I shouted the words, but she was trampling cloth in the big half-barrel: she was making the cloth turn white with the soap, she was singing, didn’t hear me, my mother.

I called again.

Where’d it go?

She still didn’t hear me: I picked up a stone: I aimed at the side of the barrel, I missed, hit a chicken in its sidefeathers instead: the chicken made a chicken noise, jumped and nearly flew: it ran about in a dance that made me laugh, it panicked all the geese and the ducks and the other chickens: but my mother had seen the stone hit the chicken and she leapt out of the barrel and ran towards me with her hand in the air cause she was a despiser of cruel things.

I wasn’t, I said. I didn’t. I was calling you. But you were preoccupied so I threw it to get your attention. I didn’t mean to hit the chicken. The chicken got in the way.

She dropped her hand to her side.

Where did you learn that word? she said.

Which word? I said.

Preoccupied, she said. Attention.

From you, I said.

Oh, she said.

She stood in the dust with her wet feet: her ankles were beaded with light.

Where’d it go? I said.

Where’d what go? she said.

The ring, I said.

What ring? she said.

She got straight down and looked in the pool: she saw the winged thing.

That’s not a ring, she said. That’s a seed.

I told her what happened: she laughed.

Oh, she said. That sort of ring. I thought you meant a ring for a finger, like a wedding ring or a gold ring.

My eyes filled with tears and she saw.

Why are you crying? she said. Don’t cry. Your sort of ring is much better than those.

It went, I said. It’s gone.

Ah, she said. Is that why you’re crying? But it hasn’t gone at all. And that’s why it’s better than gold. It hasn’t gone, it’s just that we can’t see it any more. In fact, it’s still going, still growing. It’ll never stop going, or growing wider and wider, the ring you saw. You were lucky to see it at all. Cause when it got to the edge of the puddle it left the puddle and entered the air instead, it went invisible. A marvel. Didn’t you feel it go through you? No? But it did, you’re inside it now. I am too. We both are. And the yard. And the brickpiles. And the sandpiles. And the firing shed. And the houses. And the horses, and your father, your uncle, and your brothers, and the workmen, and the street. And the other houses. And the walls, and the gardens and houses, the churches, the palace tower, the top of the cathedral, the river, the fields behind us, the fields way over there, see? See how far your eye can go. See the tower and the houses in the distance? It’s passing through them and nothing and nobody will feel a thing but there it is doing it nonetheless. And imagine it circling the fields and the farms we can’t see from here. And the towns beyond those fields and farms all the way to the sea. And across the sea. The ring you saw in the water’ll never stop travelling till the edge of the world and then when it reaches the edge it’ll go beyond that too. Nothing can stop it.

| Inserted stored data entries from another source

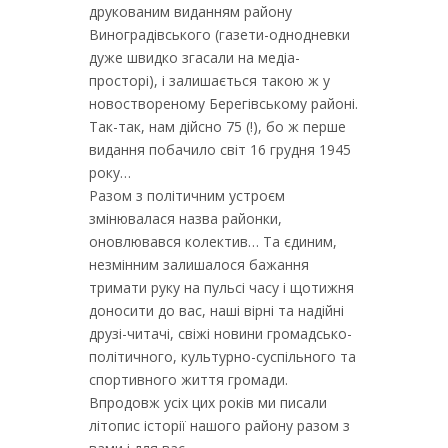
друкованим виданням району
Виноградівського (газети-однодневки
дуже швидко згасали на медіа-
просторі), і залишається такою ж у
новоствореному Берегівському районі.
Так-так, нам дійсно 75 (!), бо ж перше
видання побачило світ 16 грудня 1945
року…
Разом з політичним устроєм
змінювалася назва районки,
оновлювався колектив… Та єдиним,
незмінним залишалося бажання
тримати руку на пульсі часу і щотижня
доносити до вас, наші вірні та надійні
друзі-читачі, свіжі новини громадсько-
політичного, культурно-суспільного та
спортивного життя громади.
Впродовж усіх цих років ми писали
літопис історії нашого району разом з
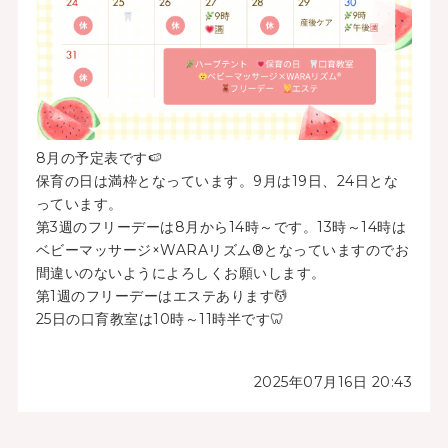
8月の予定表です🍉
保育の日は満枠となっています。9月は19日、24日とな
っています。
第3週のフリーデーは8月から14時～です。13時～14時は
ベビーマッサージ×WARAリズム®となっていますのでお
間違いのないようによろしくお願いします。
第1週のフリーデーはエステあります💆
25日の口育教室は10時～11時半です🦷
2025年07月16日 20:43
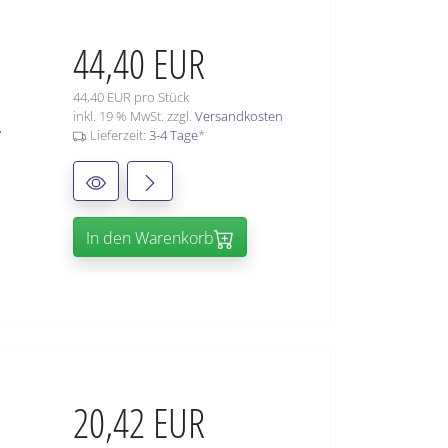
44,40 EUR
44,40 EUR pro Stück
+
inkl. 19 % MwSt. zzgl.
Versandkosten
Lieferzeit:
3-4 Tage
*
In den Warenkorb
20,42 EUR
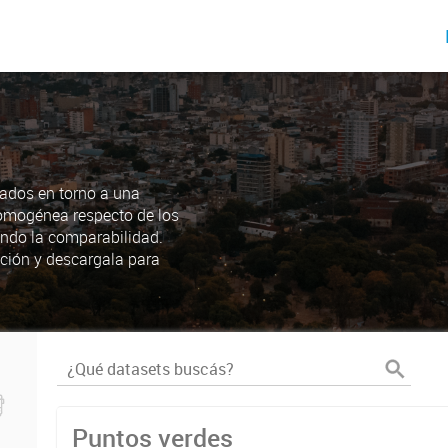
ados en torno a una
omogénea respecto de los
endo la comparabilidad.
ción y descargala para
Puntos verdes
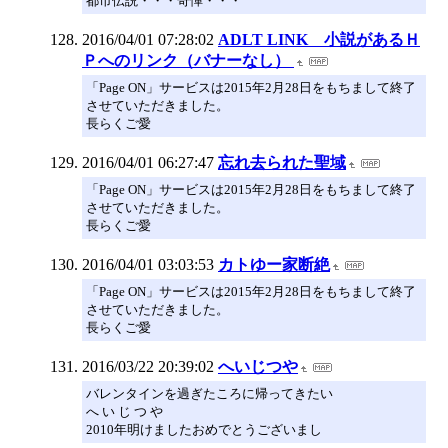
都市伝説・・・奇憚・・・
2016/04/01 07:28:02
ADLT LINK 小説があるＨ
Ｐへのリンク（バナーなし）
「Page ON」サービスは2015年2月28日をもちまして終了
させていただきました。
長らくご愛
2016/04/01 06:27:47
忘れ去られた聖域
「Page ON」サービスは2015年2月28日をもちまして終了
させていただきました。
長らくご愛
2016/04/01 03:03:53
カトゆー家断絶
「Page ON」サービスは2015年2月28日をもちまして終了
させていただきました。
長らくご愛
2016/03/22 20:39:02
へいじつや
バレンタインを過ぎたころに帰ってきたい
へ い じ つ や
2010年明けましたおめでとうございまし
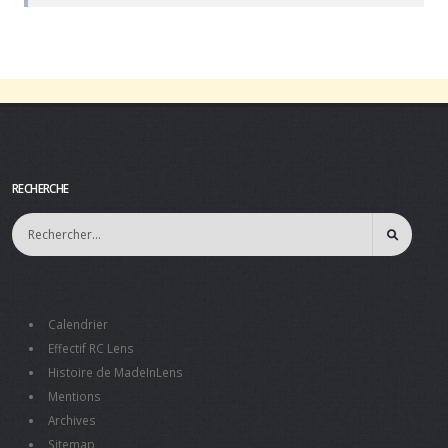
RECHERCHE
Calendrier
Effectif RC Lens
Histoire de MadeInLens
Mentions
Archives
Sitemap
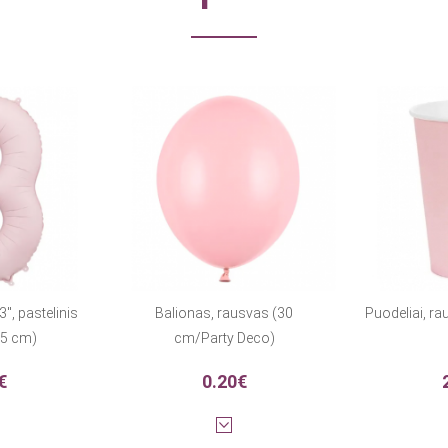
3", pastelinis
Balionas, rausvas (30
Puodeliai, ra
85 cm)
cm/Party Deco)
€
0.20€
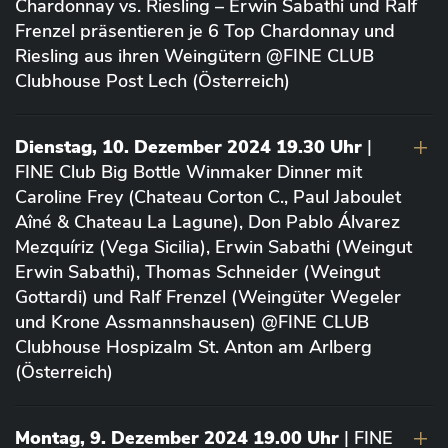
Chardonnay vs. Riesling – Erwin Sabathi und Ralf
Frenzel präsentieren je 6 Top Chardonnay und
Riesling aus ihren Weingütern @FINE CLUB
Clubhouse Post Lech (Österreich)
Dienstag, 10. Dezember 2024 19.30 Uhr
|
FINE Club Big Bottle Winmaker Dinner mit
Caroline Frey (Chateau Corton C., Paul Jaboulet
Aîné & Chateau La Lagune), Don Pablo Álvarez
Mezquíriz (Vega Sicilia), Erwin Sabathi (Weingut
Erwin Sabathi), Thomas Schneider (Weingut
Gottardi) und Ralf Frenzel (Weingüter Wegeler
und Krone Assmannshausen) @FINE CLUB
Clubhouse Hospizalm St. Anton am Arlberg
(Österreich)
Montag, 9. Dezember 2024 19.00 Uhr
| FINE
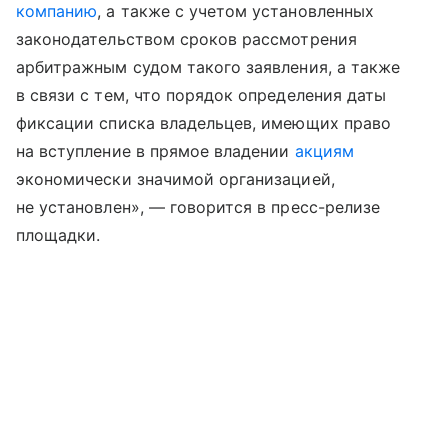
компанию
, а также с учетом установленных
законодательством сроков рассмотрения
арбитражным судом такого заявления, а также
в связи с тем, что порядок определения даты
фиксации списка владельцев, имеющих право
на вступление в прямое владении
акциям
экономически значимой организацией,
не установлен», — говорится в пресс-релизе
площадки.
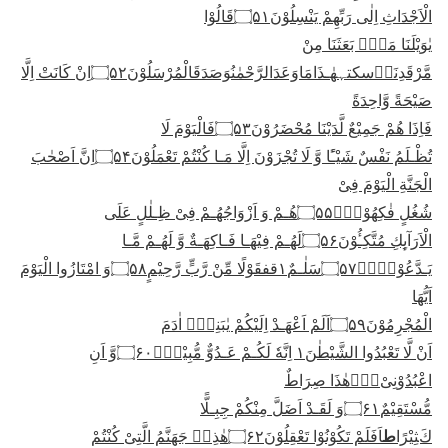
الْاَجْدَاثِ اِلٰى رَبِّهِمْ یَنْسِلُوْنَ
۝۵۱
قَالُوْا
یٰوَیْلَنَا مَنْۢ بَعَثَنَا مِنْ
مَّرْقَدِنَا
سکتہ
هٰـذَامَاوَعَدَالرَّحْمٰنُوَصَدَقَالْمُرْسَلُوْنَ
۝۵۲
اِنْ كَانَتْ اِلَّا
صَیْحَةً وَّاحِدَةً
فَاِذَا هُمْ جَمِیْعٌ لَّدَیْنَا مُحْضَرُوْنَ
۝۵۳
فَالْیَوْمَ لَا
تُظْـلَمُ نَفْسٌ شَیْـًٔا وَّ لَا تُجْزَوْنَ اِلَّا مَـا كُنْتُمْ تَعْمَلُوْنَ
۝۵۴
اِنَّ اَصْحٰبَ
الْجَنَّةِ الْیَوْمَ فِیْ
شُغُلٍ فٰكِهُوْنَۚ
۝۵۵
هُـمْ وَ اَزْوَاجُهُـمْ فِیْ ظِـلٰلٍ عَلَى
الْاَرَآىِٕكِ مُتَّكِـُٔوْنَ
۝۵۶
لَهُـمْ فِیْهَـا فَـاكِهَـةٌ وَّ لَهُـمْ مَّـا
یَـدَّعُوْنَۚۖ
۝۵۷
سَلٰـمٌ١
قف
قَوْلًا مِّنْ رَّبٍّ رَّحِیْمٍ
۝۵۸
وَ امْتَازُوا الْیَوْمَ
اَیُّهَا
الْمُجْرِمُوْنَ
۝۵۹
اَلَمْ اَعْهَـدْ اِلَیْكُمْ یٰبَنِیْۤ اٰدَمَ
اَنْ لَّا تَعْبُدُوا الشَّیْطٰنَ١ اِنَّهٗ لَكُـمْ عَـدُوٌّ مُّبِیْنٌۙ
۝۶۰
وَّ اَنِ
اعْبُدُوْنِیْ١ؔؕهٰذَا صِرَاطٌ
مُّسْتَقِیْمٌ
۝۶۱
وَ لَقَـدْ اَضَلَّ مِنْكُمْ جِبِـلًّا
ط
كَثِیْرًا
اَفَلَمْ تَكُوْنُوْا تَعْقِلُوْنَ
۝۶۲
هٰذِهٖ جَهَنَّمُ الَّتِیْ كُنْتُمْ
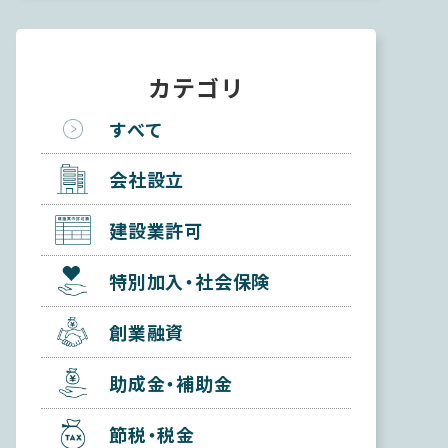
カテゴリ
すべて
会社設立
建設業許可
特別加入・社会保険
創業融資
助成金・補助金
節税・税金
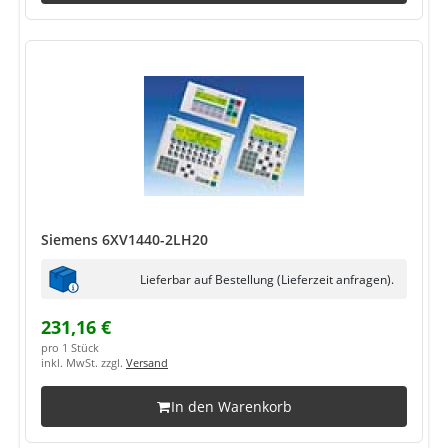
Siemens 6XV1440-2LH20
Lieferbar auf Bestellung (Lieferzeit anfragen).
231,16 €
pro 1 Stück
inkl. MwSt. zzgl.
Versand
In den Warenkorb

She looked down into the horse piss.

And all from the fall of a seed, she said. You see that seed there? You know where it came from?

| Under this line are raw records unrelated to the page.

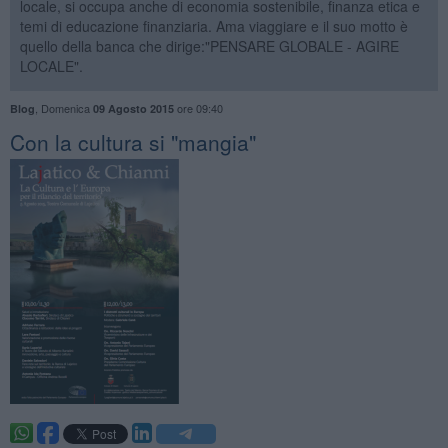
locale, si occupa anche di economia sostenibile, finanza etica e
temi di educazione finanziaria. Ama viaggiare e il suo motto è
quello della banca che dirige:"PENSARE GLOBALE - AGIRE
LOCALE".
,
Domenica
ore 09:40
Blog
09 Agosto 2015
​Con la cultura si "mangia"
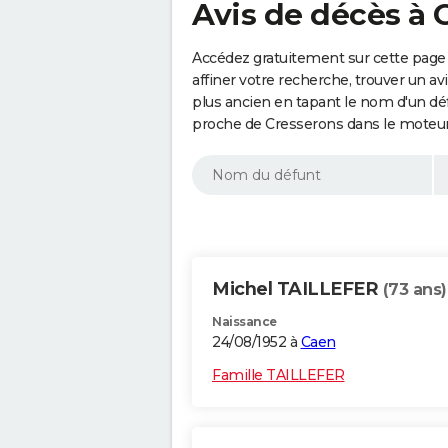
Avis de décès à 
Accédez gratuitement sur cette page
affiner votre recherche, trouver un a
plus ancien en tapant le nom d'un d
proche de Cresserons dans le moteur
Michel TAILLEFER
(73 ans)
Naissance
24/08/1952 à
Caen
Famille TAILLEFER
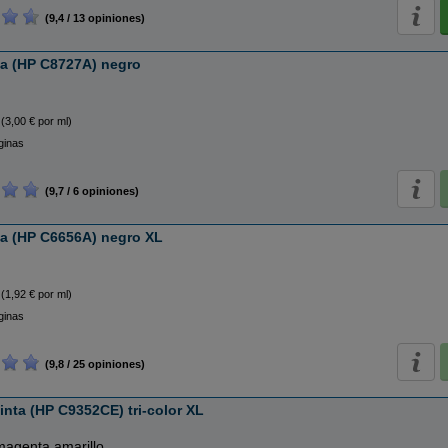
(9,4 / 13 opiniones)
ta (HP C8727A) negro
(3,00 € por ml)
ginas
(9,7 / 6 opiniones)
ta (HP C6656A) negro XL
(1,92 € por ml)
ginas
(9,8 / 25 opiniones)
inta (HP C9352CE) tri-color XL
magenta amarillo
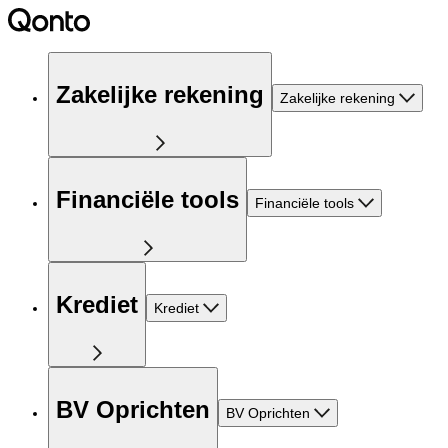
Zakelijke rekening
Zakelijke rekening
Financiële tools
Financiële tools
Krediet
Krediet
BV Oprichten
BV Oprichten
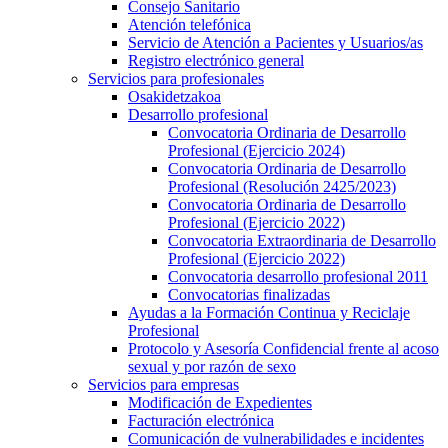
Consejo Sanitario
Atención telefónica
Servicio de Atención a Pacientes y Usuarios/as
Registro electrónico general
Servicios para profesionales
Osakidetzakoa
Desarrollo profesional
Convocatoria Ordinaria de Desarrollo
Profesional (Ejercicio 2024)
Convocatoria Ordinaria de Desarrollo
Profesional (Resolución 2425/2023)
Convocatoria Ordinaria de Desarrollo
Profesional (Ejercicio 2022)
Convocatoria Extraordinaria de Desarrollo
Profesional (Ejercicio 2022)
Convocatoria desarrollo profesional 2011
Convocatorias finalizadas
Ayudas a la Formación Continua y Reciclaje
Profesional
Protocolo y Asesoría Confidencial frente al acoso
sexual y por razón de sexo
Servicios para empresas
Modificación de Expedientes
Facturación electrónica
Comunicación de vulnerabilidades e incidentes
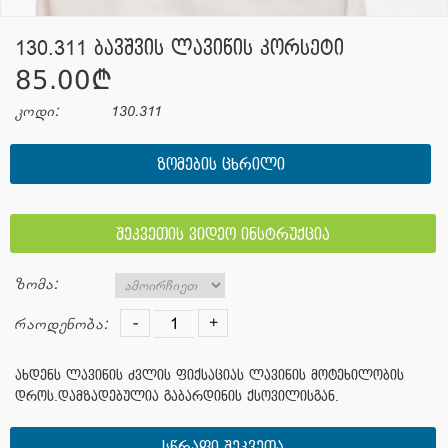
130.311 ბავშვის ლავიწის კორსეტი
85.00¢
კოდი:
130.311
ᲖᲝᲛᲔᲑᲘᲡ ᲪᲮᲠᲘᲚᲘ
შეკვეთის ვიდეო ინსტრუქცია
ზომა:
-
+
რაოდენობა:
ახდენს ლავიწის ძვლის ფიქსაციას ლავიწის მოტეხილობის
დროს.დამზადებულია გაბარდინის ქსოვილისგან.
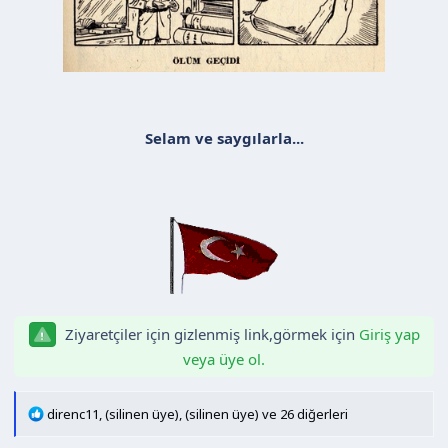
Selam ve saygılarla...
Ziyaretçiler için gizlenmiş link,görmek için
Giriş yap
veya üye ol.
T
direnc11
,
(silinen üye)
,
(silinen üye)
ve 26 diğerleri
e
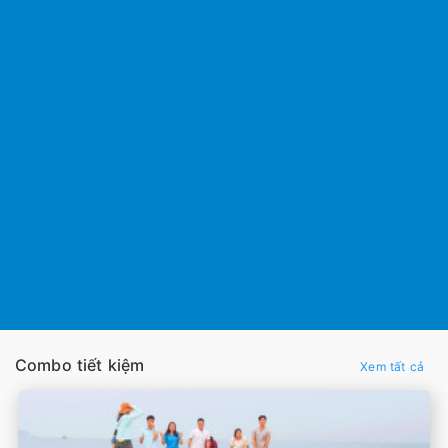
Combo tiết kiệm
Xem tất cả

She pointed above us to the trees behind our house.

If we put that seed in the ground, she said, and we cover it with earth and it gets the chance, enough sun, enough water, with a bit of luck and justice it’ll make another tree.

The trees were much bigger than even the brickpiles: the trees went way beyond the roof of the house made by my father’s father’s father: we were a family of wallmakers and brickmen: it was what the men of our family did when they left boyhood: my family helped build the Est palaces, the Ests had rooms at all cause of us: we were historic, as anonymous wallmakers go.

I fished the seed out of the piss: it was a thing that has to fall to rise: it looked like a shrunken head like the heads that got put on the walls after uprisings but with a wing coming out the back of it: it smelt fine of horse: it had 1 wing not 2 like birds: perhaps that was why it fell: and cause it had, something would rise.